- Akkarampalle Location in Andhra Pradesh, India
- Coordinates: 13°39′00″N 79°25′12″E﻿ / ﻿13.65000°N 79.42000°E
- Country: India
- State: Andhra Pradesh
- District: Tirupati

Government
- • Body: Tirupati Urban Development Authority(TUDA)

Area
- • Total: 5.03 km^{2} (1.94 sq mi)

Population (2011)
- • Total: 44,219
- • Density: 8,790/km^{2} (22,800/sq mi)

Languages
- • Official: Telugu
- Time zone: UTC+5:30 (IST)
- Vehicle registration: AP

= Akkarampalle =

Akkarampalle is a village in Tirupati Urban mandal, Tirupati district of the Indian state of Andhra Pradesh.

==Demographics==

As of 2001 India census, Akkarampalle had a population of 20,325. Males constitute 51% of the population and females 49%. Akkarampalle has an average literacy rate of 62%, higher than the national average of 59.5%; with 57% of the males and 43% of females literate. 13% of the population is under 6 years of age.
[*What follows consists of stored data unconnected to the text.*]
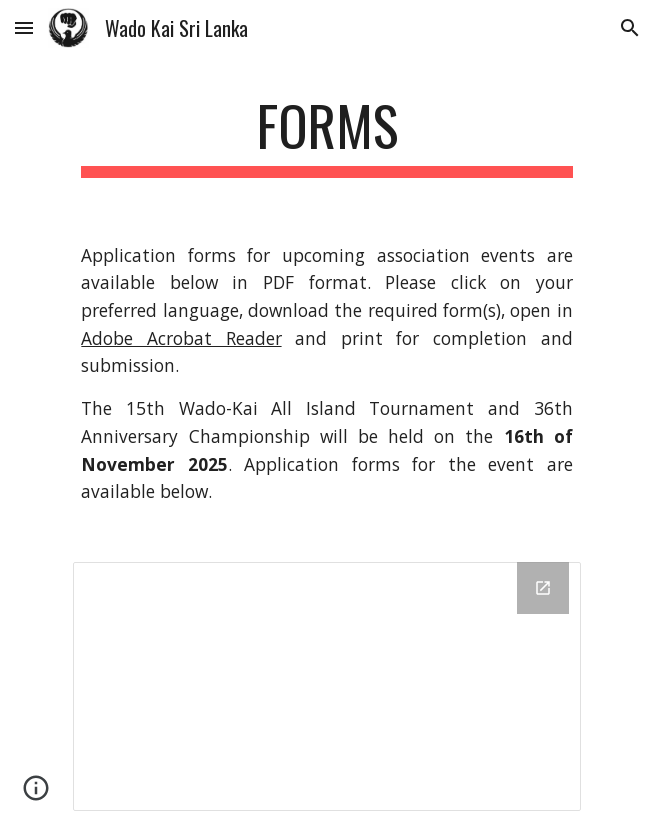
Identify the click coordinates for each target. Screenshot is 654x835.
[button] (24, 27)
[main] (326, 135)
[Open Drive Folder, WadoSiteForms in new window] (543, 588)
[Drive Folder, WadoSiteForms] (326, 686)
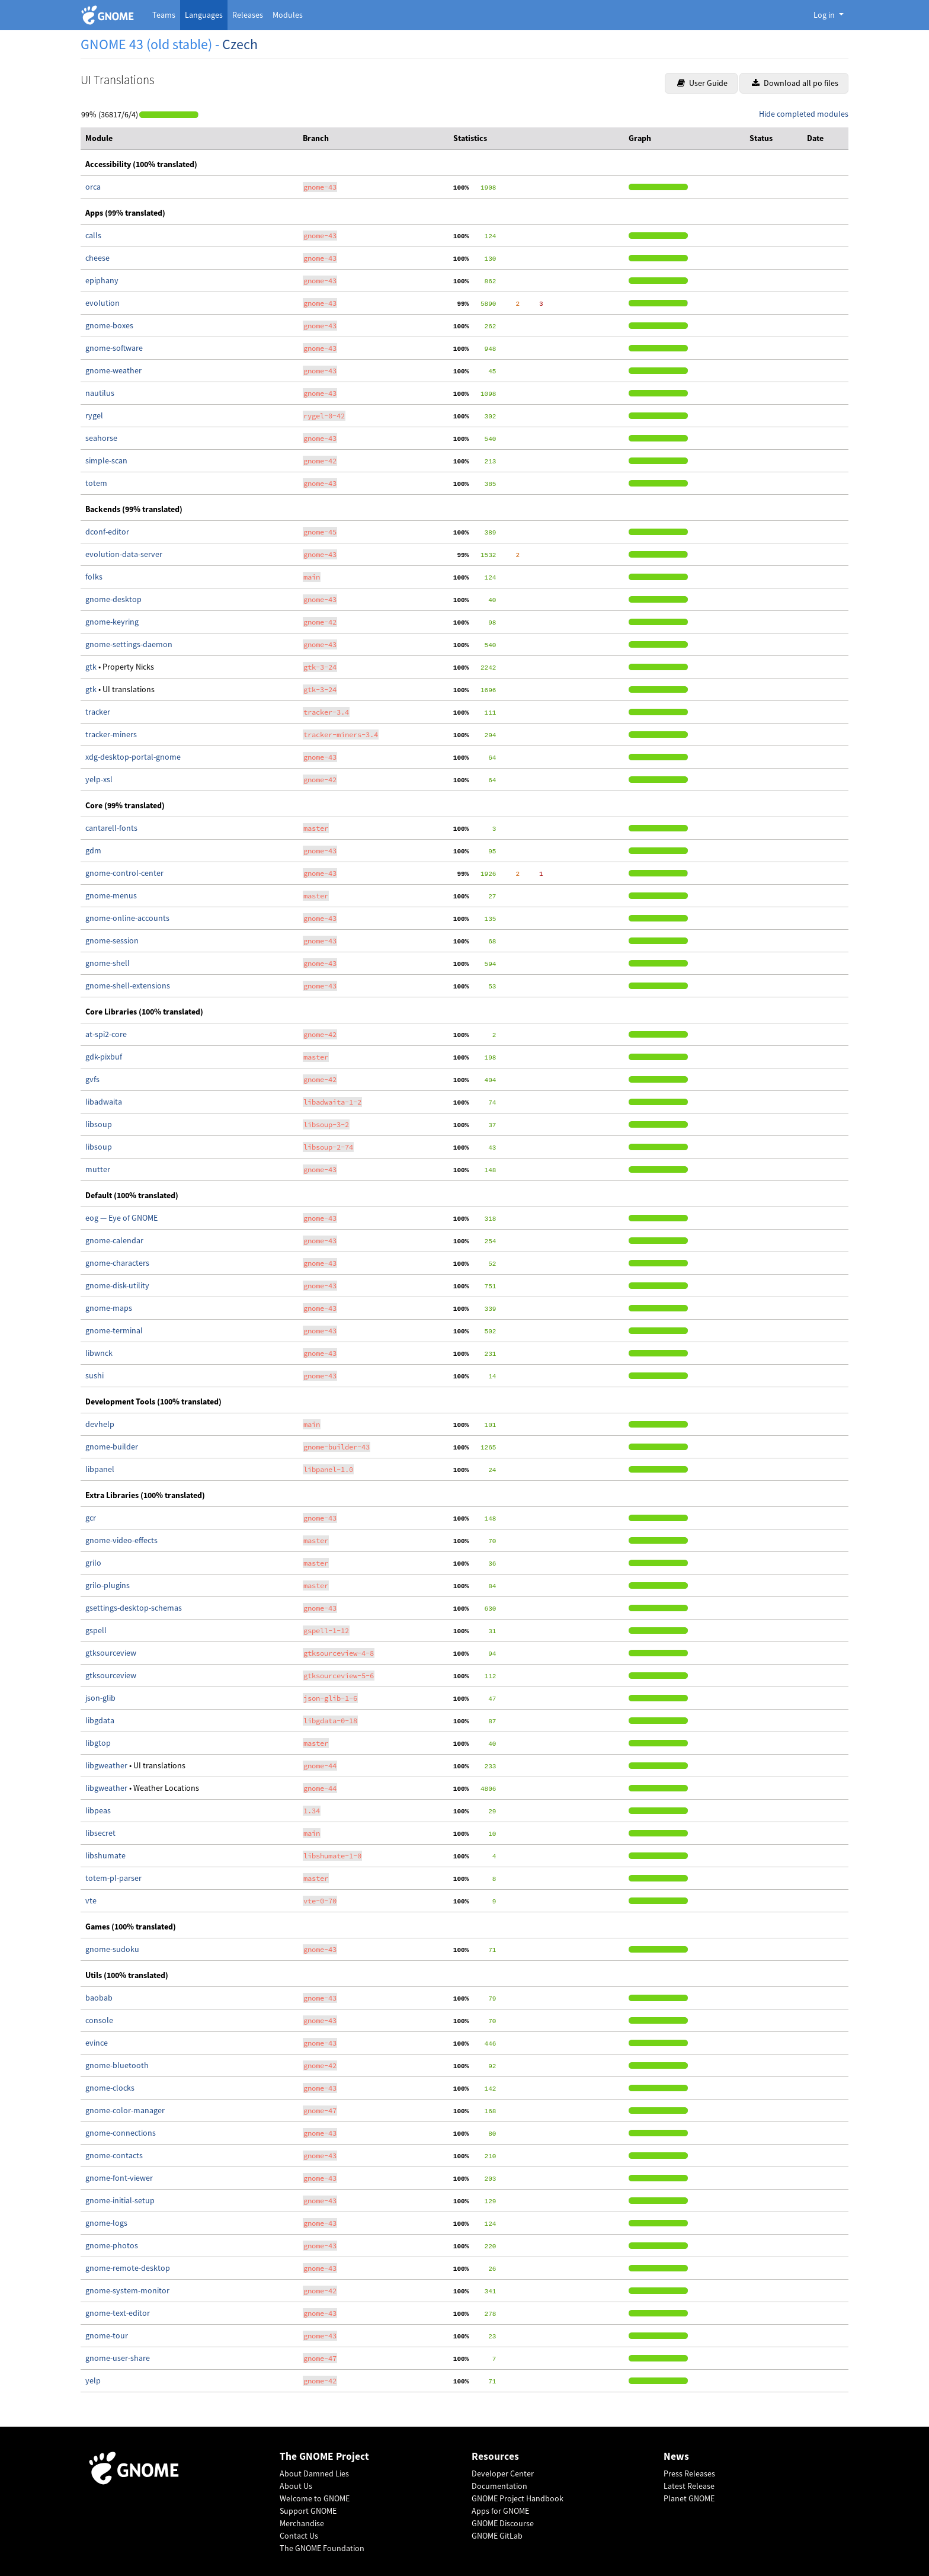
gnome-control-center (124, 873)
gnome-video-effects (121, 1540)
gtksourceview (110, 1652)
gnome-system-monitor (127, 2290)
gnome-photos (111, 2245)
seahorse (101, 438)
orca (93, 186)
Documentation (499, 2486)
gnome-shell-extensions (127, 985)
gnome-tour (106, 2335)
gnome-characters (117, 1262)
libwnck (99, 1353)
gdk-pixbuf (103, 1056)
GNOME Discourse (503, 2523)
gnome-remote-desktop (127, 2268)
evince (96, 2042)
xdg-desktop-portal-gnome (133, 756)
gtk (91, 666)
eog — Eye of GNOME (121, 1217)
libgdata (99, 1720)
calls (93, 235)
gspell (96, 1630)
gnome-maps (108, 1308)
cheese (97, 257)
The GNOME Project (324, 2456)
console (99, 2020)
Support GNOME (308, 2510)
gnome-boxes (109, 325)
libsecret (100, 1833)
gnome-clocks (109, 2087)
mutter (97, 1169)
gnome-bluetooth (117, 2065)
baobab (99, 1997)
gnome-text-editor (117, 2313)
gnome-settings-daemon (128, 644)
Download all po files (795, 83)
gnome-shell (107, 963)
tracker (97, 711)
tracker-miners (111, 734)
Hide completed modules (803, 113)
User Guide (702, 83)
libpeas (98, 1810)
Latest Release (689, 2486)
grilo (93, 1562)
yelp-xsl (99, 779)
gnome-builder (111, 1446)
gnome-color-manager (125, 2110)
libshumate (105, 1855)
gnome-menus (111, 895)
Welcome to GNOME (315, 2498)
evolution (102, 302)
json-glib (100, 1697)
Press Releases (689, 2473)
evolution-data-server (123, 554)
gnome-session (112, 940)
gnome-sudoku (112, 1949)
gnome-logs (106, 2222)
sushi (94, 1375)
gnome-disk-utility (117, 1285)
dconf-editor (107, 531)
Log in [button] (825, 14)
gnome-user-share (117, 2358)
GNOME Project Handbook (517, 2498)
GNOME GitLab (497, 2535)
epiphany (101, 280)
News (676, 2456)
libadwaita (103, 1101)
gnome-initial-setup (120, 2200)
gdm (93, 850)
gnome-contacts (114, 2155)
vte (91, 1900)
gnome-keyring (112, 621)
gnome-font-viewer (119, 2177)
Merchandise (302, 2523)
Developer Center (503, 2473)
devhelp (99, 1424)
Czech (240, 44)
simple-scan (106, 460)
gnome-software (114, 348)
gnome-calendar (114, 1240)
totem (96, 483)
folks (93, 576)
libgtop (98, 1742)
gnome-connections (120, 2132)
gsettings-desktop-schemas (133, 1607)
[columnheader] (189, 138)
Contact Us (299, 2535)
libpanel (99, 1469)
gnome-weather (113, 370)
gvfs (92, 1079)
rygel (94, 415)
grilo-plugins (107, 1585)
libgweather (107, 1765)
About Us (296, 2486)
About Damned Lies (314, 2473)
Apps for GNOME (500, 2510)
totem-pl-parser (113, 1878)
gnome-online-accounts (127, 918)
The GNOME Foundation (322, 2548)
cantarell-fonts (111, 828)
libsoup (98, 1124)
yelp (93, 2380)
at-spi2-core (106, 1034)
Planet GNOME (689, 2498)
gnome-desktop (113, 599)
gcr (90, 1517)
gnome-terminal (114, 1330)
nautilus (99, 393)
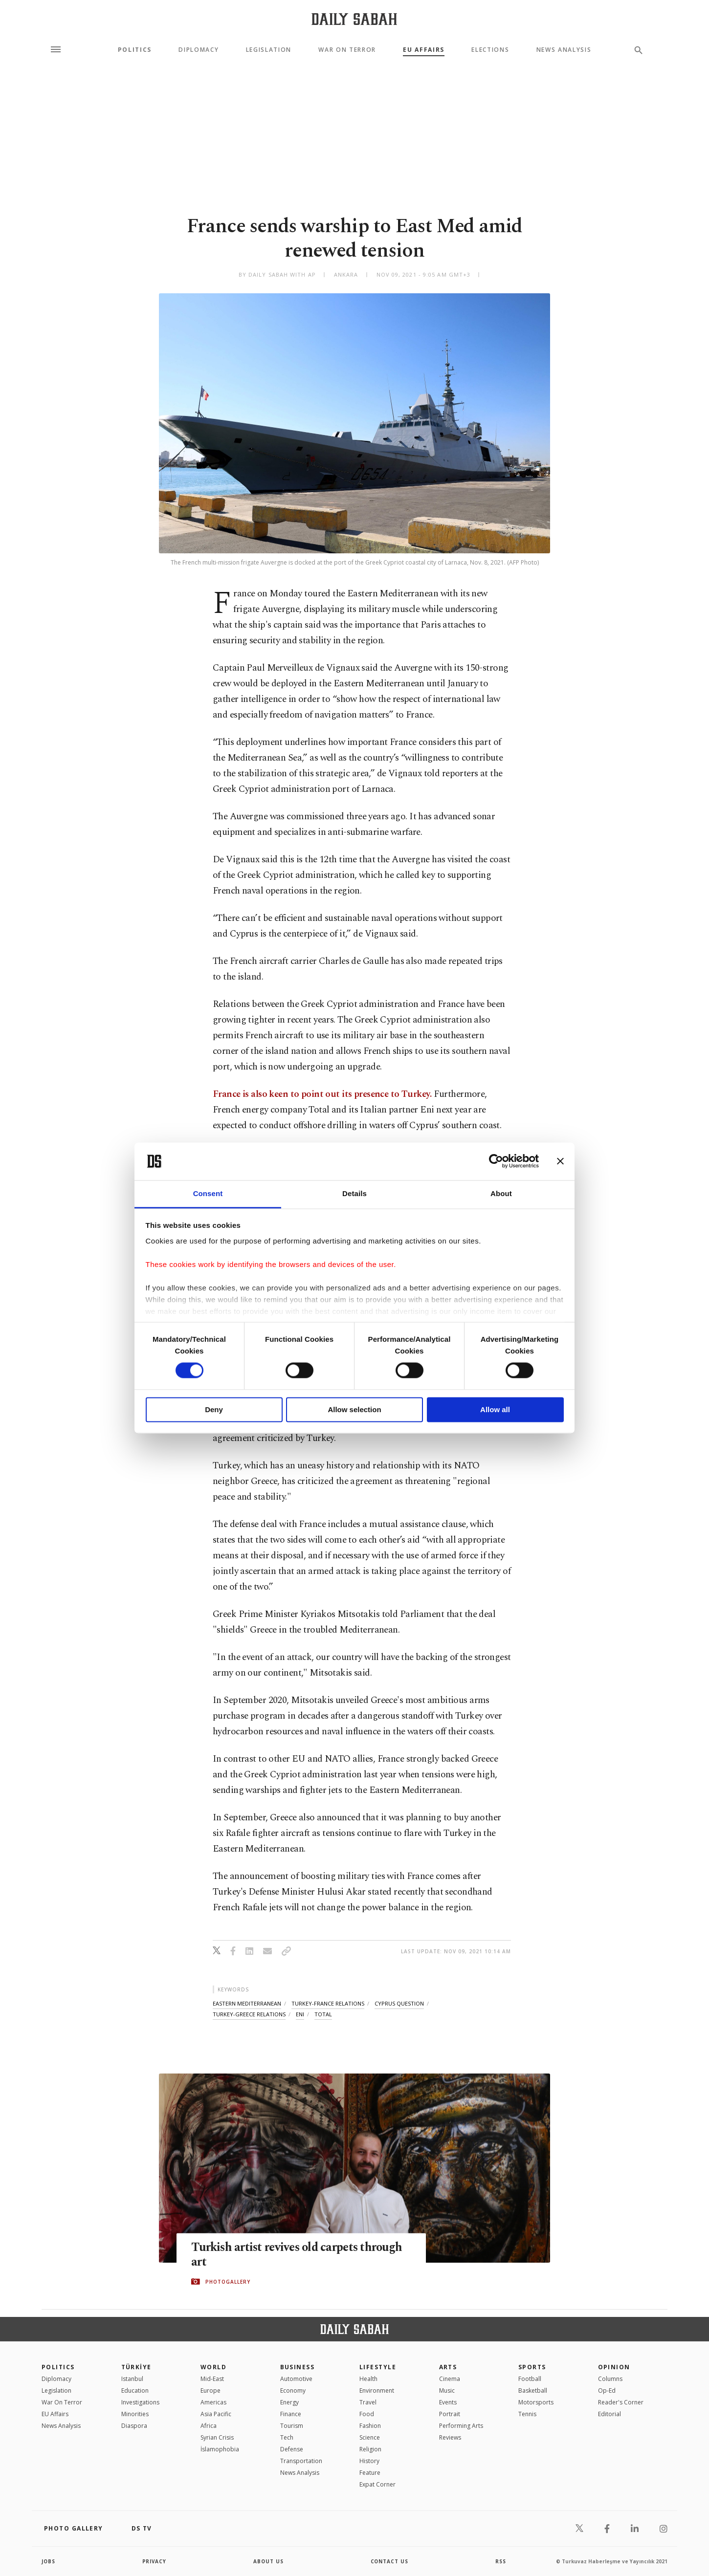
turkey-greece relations (249, 2014)
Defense (291, 2449)
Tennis (527, 2414)
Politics (135, 50)
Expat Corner (377, 2484)
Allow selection (354, 1409)
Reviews (450, 2437)
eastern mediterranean (247, 2003)
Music (447, 2390)
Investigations (140, 2402)
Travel (368, 2402)
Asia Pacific (215, 2414)
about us (268, 2561)
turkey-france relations (327, 2003)
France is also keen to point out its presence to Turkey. (322, 1094)
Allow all (495, 1409)
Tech (286, 2437)
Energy (289, 2402)
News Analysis (564, 50)
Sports (532, 2367)
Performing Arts (461, 2426)
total (323, 2014)
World (213, 2367)
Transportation (301, 2461)
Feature (369, 2472)
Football (529, 2379)
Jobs (49, 2561)
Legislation (268, 50)
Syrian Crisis (217, 2437)
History (369, 2461)
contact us (390, 2561)
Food (366, 2414)
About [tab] (501, 1193)
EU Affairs (423, 50)
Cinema (449, 2379)
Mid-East (212, 2379)
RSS (500, 2561)
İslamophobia (219, 2449)
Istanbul (132, 2379)
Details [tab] (354, 1193)
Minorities (135, 2414)
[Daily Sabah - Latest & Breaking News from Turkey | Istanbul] (354, 19)
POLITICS (58, 2367)
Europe (210, 2390)
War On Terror (347, 50)
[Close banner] (560, 1161)
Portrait (449, 2414)
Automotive (296, 2379)
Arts (448, 2367)
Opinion (614, 2367)
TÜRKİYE (136, 2367)
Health (368, 2379)
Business (297, 2367)
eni (300, 2014)
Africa (208, 2426)
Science (369, 2437)
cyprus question (399, 2003)
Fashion (370, 2426)
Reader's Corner (620, 2402)
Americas (213, 2402)
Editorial (609, 2414)
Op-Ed (607, 2390)
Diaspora (134, 2426)
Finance (290, 2414)
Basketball (532, 2390)
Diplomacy (198, 50)
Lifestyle (377, 2367)
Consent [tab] (208, 1193)
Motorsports (536, 2402)
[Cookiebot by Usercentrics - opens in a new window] (496, 1161)
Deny (214, 1409)
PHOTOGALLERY (227, 2281)
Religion (370, 2449)
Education (135, 2390)
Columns (610, 2379)
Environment (376, 2390)
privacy (154, 2561)
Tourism (291, 2426)
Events (448, 2402)
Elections (490, 50)
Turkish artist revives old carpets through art (300, 2254)
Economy (293, 2390)
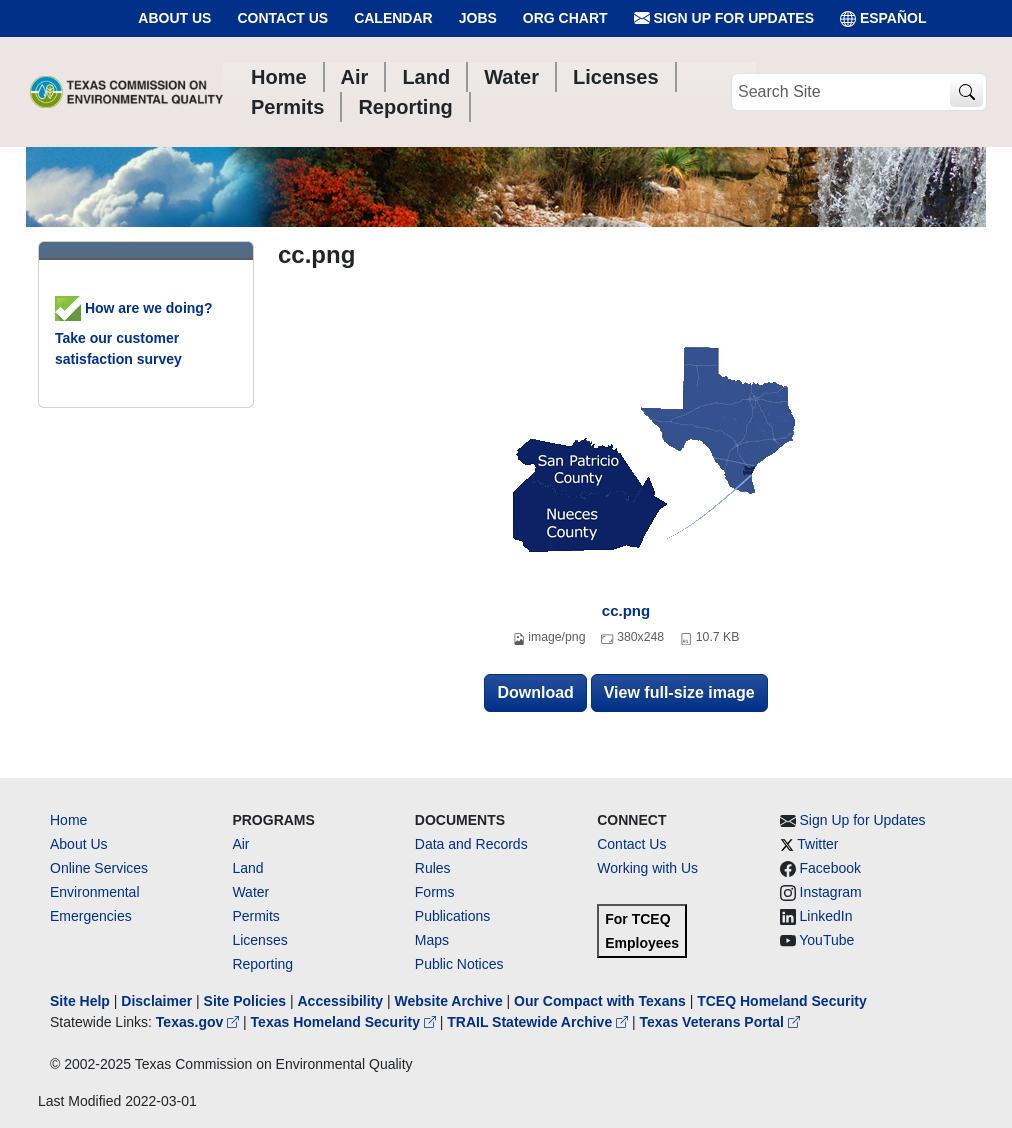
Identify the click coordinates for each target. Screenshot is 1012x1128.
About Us (174, 18)
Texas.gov (199, 1022)
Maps (432, 940)
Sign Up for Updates (724, 18)
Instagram (831, 892)
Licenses (259, 940)
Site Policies (245, 1001)
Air (240, 844)
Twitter (817, 844)
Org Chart (565, 18)
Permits (255, 916)
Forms (435, 892)
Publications (453, 916)
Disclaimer (156, 1001)
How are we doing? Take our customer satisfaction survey (133, 333)
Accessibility (342, 1001)
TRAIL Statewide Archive (539, 1022)
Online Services (99, 868)
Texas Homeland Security (345, 1022)
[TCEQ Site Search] (966, 92)
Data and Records (471, 844)
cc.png (626, 610)
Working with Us (647, 868)
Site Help (80, 1001)
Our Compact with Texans (600, 1001)
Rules (433, 868)
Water (250, 892)
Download (535, 692)
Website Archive (449, 1001)
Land (247, 868)
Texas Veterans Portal (720, 1022)
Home (68, 820)
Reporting (262, 964)
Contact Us (282, 18)
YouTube (826, 940)
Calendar (393, 18)
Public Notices (459, 964)
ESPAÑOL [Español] (883, 18)
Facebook (830, 868)
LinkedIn (826, 916)
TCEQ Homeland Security (782, 1001)
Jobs (478, 18)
The religious makeup of Akkarampalle is approximately 94.10% Hindus and 5.75% Muslims while Christians, Sikhs, and Jains make up the remaining 1.15%.

==Education==
The primary and secondary school education is imparted by government, aided and private schools, under the School Education Department of the state. The medium of instruction followed by different schools are English, Telugu.